| Jn 1, 1-18 |
Se quedó quieto. Había
perdido su ubicación.
Comenzó a comprender que
en la tiniebla no hay vida. Solo con luz puedes orientarte y dar sentido a tu
vida.
Estaba perdido, incapaz
de dar un paso. Se imaginó como una estatua que, al menor movimiento, podía
quedar hecha pedazos.
Sacó su móvil y alumbró
la habitación.

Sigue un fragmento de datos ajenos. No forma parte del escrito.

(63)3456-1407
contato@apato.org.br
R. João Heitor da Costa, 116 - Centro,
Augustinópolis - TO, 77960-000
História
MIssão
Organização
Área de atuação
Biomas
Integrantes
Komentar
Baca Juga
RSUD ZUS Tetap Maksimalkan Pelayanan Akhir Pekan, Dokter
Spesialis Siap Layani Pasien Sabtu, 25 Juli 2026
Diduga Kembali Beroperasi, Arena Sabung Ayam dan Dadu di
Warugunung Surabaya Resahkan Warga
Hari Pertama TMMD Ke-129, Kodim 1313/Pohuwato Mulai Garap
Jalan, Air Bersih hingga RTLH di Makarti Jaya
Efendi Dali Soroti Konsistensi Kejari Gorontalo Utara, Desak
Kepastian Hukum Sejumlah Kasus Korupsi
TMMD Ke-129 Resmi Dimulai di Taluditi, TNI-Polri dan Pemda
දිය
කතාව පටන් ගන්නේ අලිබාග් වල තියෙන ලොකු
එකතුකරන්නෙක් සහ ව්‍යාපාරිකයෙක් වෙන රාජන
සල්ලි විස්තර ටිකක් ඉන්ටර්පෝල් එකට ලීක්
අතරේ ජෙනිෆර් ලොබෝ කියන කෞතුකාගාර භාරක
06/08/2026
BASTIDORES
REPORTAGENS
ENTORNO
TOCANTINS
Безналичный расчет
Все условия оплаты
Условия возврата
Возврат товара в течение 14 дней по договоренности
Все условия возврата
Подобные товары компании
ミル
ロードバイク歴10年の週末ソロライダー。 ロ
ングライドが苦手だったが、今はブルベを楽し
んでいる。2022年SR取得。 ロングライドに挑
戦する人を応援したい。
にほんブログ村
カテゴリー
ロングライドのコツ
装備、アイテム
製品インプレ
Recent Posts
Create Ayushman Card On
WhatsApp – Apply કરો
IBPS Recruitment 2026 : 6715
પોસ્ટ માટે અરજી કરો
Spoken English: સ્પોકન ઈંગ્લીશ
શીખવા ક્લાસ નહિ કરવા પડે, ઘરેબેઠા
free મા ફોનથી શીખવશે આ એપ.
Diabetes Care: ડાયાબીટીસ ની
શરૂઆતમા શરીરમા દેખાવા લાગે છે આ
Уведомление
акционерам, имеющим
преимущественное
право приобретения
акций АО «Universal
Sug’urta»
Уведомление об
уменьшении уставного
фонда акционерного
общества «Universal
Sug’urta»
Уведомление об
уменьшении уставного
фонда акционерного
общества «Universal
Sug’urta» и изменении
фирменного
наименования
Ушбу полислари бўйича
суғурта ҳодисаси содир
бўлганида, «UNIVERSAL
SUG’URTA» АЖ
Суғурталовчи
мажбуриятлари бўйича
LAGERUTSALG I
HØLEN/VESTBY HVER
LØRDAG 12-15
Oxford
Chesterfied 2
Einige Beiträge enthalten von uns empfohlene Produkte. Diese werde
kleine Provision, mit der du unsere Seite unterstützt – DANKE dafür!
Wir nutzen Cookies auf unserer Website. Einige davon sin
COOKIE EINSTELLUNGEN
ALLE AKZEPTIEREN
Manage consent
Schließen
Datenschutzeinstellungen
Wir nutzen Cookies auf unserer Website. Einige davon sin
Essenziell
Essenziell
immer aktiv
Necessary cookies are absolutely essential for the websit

El impacto de la luz le emocionó.
Entonces pensó: «Donde
no hay luz, no hay vida».
Al llegar a la tertulia,
compartió su experiencia con varios tertulianos, entre ellos Pedro y Manuel,
que llegaban en ese momento.
Pedro, que se había
fijado en la animada conversación que mantenían, preguntó:
—¿De qué hablaban tan
interesados? ¡Vamos, si no es cosa secreta!
Uno del grupo, mirando a
Pedro y a Manuel, comentó:
Entonces Manuel, dándose
cuenta de que hay una Luz por encima de la luz natural y artificial, tomó la
palabra:
—Es evidente que la luz
natural nos hace falta para vivir, y también la artificial para proveernos de
muchos aparatos que nos hacen la vida más cómoda, pero…
Miró a Sebastián y a
todos los que le rodeaban, y dijo:
—El Evangelio de Juan,
1, 1-18, explica muy bien que en Dios está la vida, y la vida era la luz de los
hombres. Y la luz brilla en la tiniebla, y la tiniebla no la recibió.
Observó cómo habían
acogido sus palabras y, contemplando sus caras confundidas, continuó:
—Cristo es la Luz que
nos envía el Padre. Él nos alumbra y nos da la vida, pero hace falta que
nosotros nos dejemos alumbrar.
Puso sus ojos en
Sebastián y, con cariño y ternura, dijo:
—Hace falta darle al
interruptor o a la linterna para que la claridad nos alumbre. De la misma
manera, necesitamos abrir nuestros corazones para que la Luz del Señor entre en
nosotros.
Sus rostros lo
expresaban de manera nítida. Habían comprendido que por medio de Dios se hizo
todo, y sin Él no se hizo nada de cuanto se ha hecho.